Das kleine, aber feine Extra: Dankschreiben an Kunden und Geschäftspartner. Hier können Sie richtig punkten, wenn sie wirklich „mehr“ daraus machen.
 
Was nicht geht:
 
• „Unser Direktor, Herr Maier, hat mich gebeten …“ Der Herr Maier ist wohl ein viel beschäftigter Mann. Das ist in diesem Fall aber nicht nur schade, sondern leider auch unhöflich.

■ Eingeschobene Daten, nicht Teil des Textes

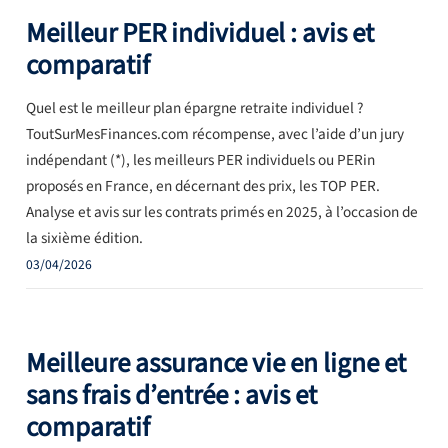
Meilleur PER individuel : avis et
comparatif
Quel est le meilleur plan épargne retraite individuel ?
ToutSurMesFinances.com récompense, avec l’aide d’un jury
indépendant (*), les meilleurs PER individuels ou PERin
proposés en France, en décernant des prix, les TOP PER.
Analyse et avis sur les contrats primés en 2025, à l’occasion de
la sixième édition.
03/04/2026
Meilleure assurance vie en ligne et
sans frais d’entrée : avis et
comparatif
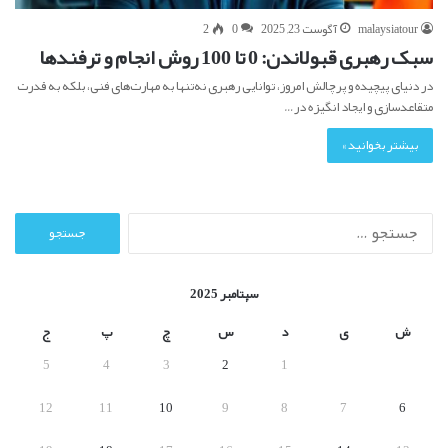
malaysiatour
آگوست 23, 2025
0
2
سبک رهبری قبولاندن: 0 تا 100 روش انجام و ترفندها
در دنیای پیچیده و پرچالش امروز، توانایی رهبری نه‌تنها به مهارت‌های فنی، بلکه به قدرت
متقاعدسازی و ایجاد انگیزه در…
بیشتر بخوانید »
ج
س
ت
ج
سپتامبر 2025
و
ب
ش
ی
د
س
چ
پ
ج
ر
5
4
3
2
1
ا
ی
12
11
10
9
8
7
6
:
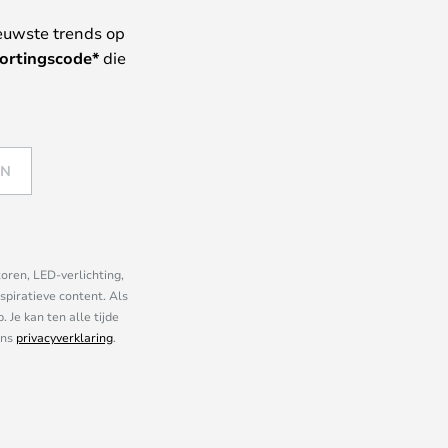
euwste trends op
ortingscode*
die
EN
oren, LED-verlichting,
piratieve content. Als
Je kan ten alle tijde
ons
privacyverklaring
.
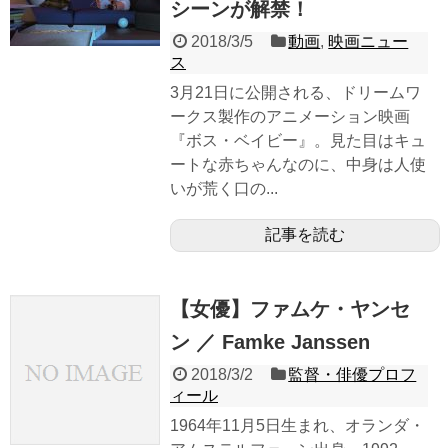
シーンが解禁！
2018/3/5
動画
,
映画ニュー
ス
3月21日に公開される、ドリームワ
ークス製作のアニメーション映画
『ボス・ベイビー』。見た目はキュ
ートな赤ちゃんなのに、中身は人使
いが荒く口の...
記事を読む
【女優】ファムケ・ヤンセ
ン ／ Famke Janssen
2018/3/2
監督・俳優プロフ
ィール
1964年11月5日生まれ、オランダ・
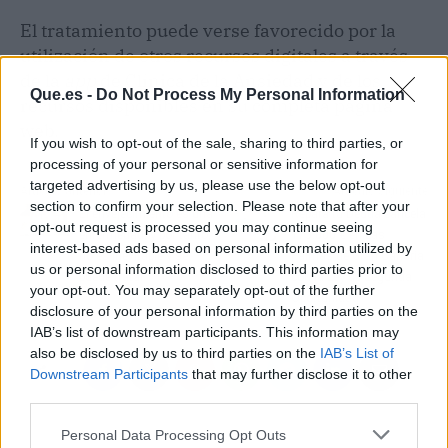
El tratamiento puede verse favorecido por la
utilización de otros recursos digitales a través
de la
app
de Clínica de la Ansiedad y de los
Que.es -
Do Not Process My Personal Information
recursos disponibles en su completa página
web.
If you wish to opt-out of the sale, sharing to third parties, or
processing of your personal or sensitive information for
targeted advertising by us, please use the below opt-out
Artículo anterior
Artículo siguiente
section to confirm your selection. Please note that after your
El envejecimiento es una
Repara tu Deuda cancela
opt-out request is processed you may continue seeing
enfermedad, y por tanto,
175.000 € en Las
interest-based ads based on personal information utilized by
no es inevitable y se
Palmas de Gran Canaria
us or personal information disclosed to third parties prior to
puede tratar
con la Ley de Segunda
your opt-out. You may separately opt-out of the further
Oportunidad
disclosure of your personal information by third parties on the
IAB’s list of downstream participants. This information may
also be disclosed by us to third parties on the
IAB’s List of
Downstream Participants
that may further disclose it to other
third parties.
Personal Data Processing Opt Outs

• „… möchte ich mich für das Essen vor rund drei Wochen bedanken …“. Zeitnah schreiben! Lassen Sie gewonnene Eindrücke nicht gleich wieder verblassen.
 

Ein Wort zum Schluss

Situationen sind selten ausweglos und meistens steuerbar. So ist es auch mit der Kunden-Kommunikation. Deshalb: Schreiben Sie zielorientiert. Sagen Sie, was Sie wollen und kommen Sie auf den Punkt. Bleiben Sie sachlich und kooperativ. Auch wenn es manchmal schwierig erscheint. Und: Freuen Sie sich zukünftig auf die Briefe, die wirklich Spaß machen und die jeder gerne liest. Warum denn nicht: Wenn Sie das nächste Mal „Danke“ sagen, dann revanchieren Sie sich doch mit einer Einladung oder einer kleinen Aufmerksamkeit.